The dynamic of electron densities in matter upon the interaction with an intense, few-cycle electric field of light causes variety of nonlinear phenomena. Capturing the spatiotemporal dynamics of electrons calls for isolated attosecond pulses in the X-ray regime, with sufficient flux to allow for: (i) attosecond pump–attosecond probe spectroscopy; or (ii) four-dimensional imaging. Light field synthesizers generate arbitrary sub-cycle, non-sinusoidal waveforms. They have a great potential to overcome the limitations of current laser sources and to extend attosecond pulses towards the X-ray regime. In this paper, we show theoretically how the achievable high-energy, high-power waveforms from current light field synthesizers can be optimized to enhance the harmonic yield at high photon energies and can serve as a promising source for scaling the photon energies of attosecond pulses. We demonstrate that the simulated optimized, non-sinusoidal waveform in this work can increase the photon flux of keV, attosecond pulses by five orders of magnitude compared to the achievable flux from longer wavelength sources and at similar photon energies.

1. Introduction

On the very fundamental level, electron density oscillations in an atomic-scale environment induced by intense light are the origin of many nonlinear phenomena. This induced electron density can be steered and controlled which holds promise for dielectric optical switching at clock rates [1]. Controlling the electron density in solids benefit from the availability of a shorter driving field down to sub-cycle duration. It is also of great interest to simultaneously study the spatiotemporal dynamics of electrons. Therefore, these current studies benefit from the availability of sources which: (i) generate sub-cycle pulses; and (ii) allow for simultaneous four-dimensional imaging of electron dynamics at its ultimate resolution.

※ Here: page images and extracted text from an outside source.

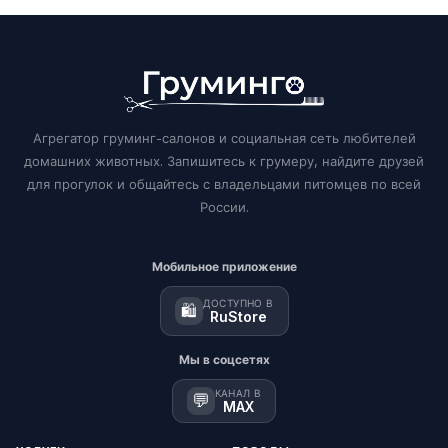
Агрегатор груминг-салонов и социальная сеть любителей
домашних животных. Запишитесь к грумеру, найдите друзей
для прогулок и общайтесь с владельцами питомцев по всей
России.
Мобильное приложение
ДОСТУПНО В
🛍️
RuStore
Мы в соцсетях
КАНАЛ В
💬
MAX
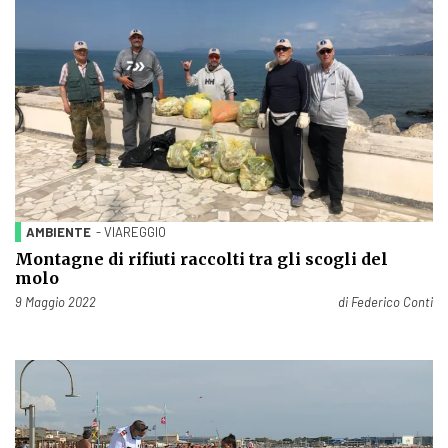
AMBIENTE
- VIAREGGIO
Montagne di rifiuti raccolti tra gli scogli del
molo
Pubblicato il
9 Maggio 2022
di
Federico Conti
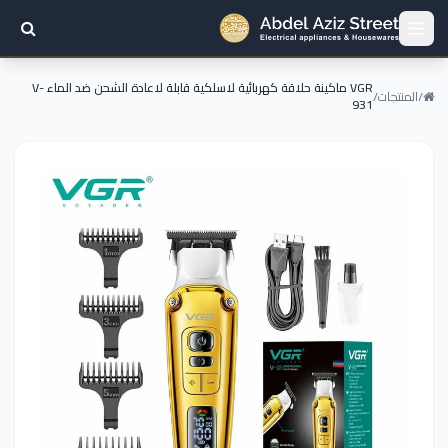
VGR ماكينة حلاقة كهربائية لاسلكية قابلة لاعادة الشحن ضد الماء V-
/
المنتجات
/
931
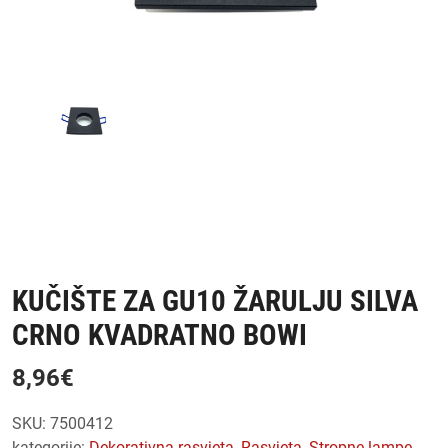
KUČIŠTE ZA GU10 ŽARULJU SILVA
CRNO KVADRATNO BOWI
8,96
€
SKU:
7500412
kategorije:
dekorativna rasvjeta
,
rasvjeta
,
stropne lampe
,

During the past decade, pump–probe attosecond spectroscopy, by means of synchronized few-cycle pump pulses with extreme-ultraviolet (XUV), attosecond probe pulses, has enabled the direct measurement of many fundamental processes [2]. However, resolving electron dynamics in solids in their ultimate spatiotemporal resolution calls for extending the photon energy of isolated attosecond pulses to X-rays, with sufficient photon flux for imaging.

Non-sinusoidal, sub-cycle waveforms can be generated by field synthesis of several few-cycle pulses [3] and when the same source is used for generation of attosecond, X-ray pulses with sufficient flux, sub-cycle nonlinearities and electron dynamics can be explored.

In high harmonic generation (HHG), an increase in the period of the oscillating laser field leads to the increase in the electron’s excursion time and therefore recollision energy and HHG cutoff. The longer wavelength of the driving field results in a higher excursion time ${\tau }_{ex}\propto {\lambda }_0$ of the freed electrons. However, quantum diffusion scales with ${\lambda }^{-5}$ to ${\lambda }^{-7}$, which dramatically reduces the recombination probability with the parent ion ($\propto {\tau }^{-3}$) and thus the yield of the harmonic radiation at keV photon energies [4].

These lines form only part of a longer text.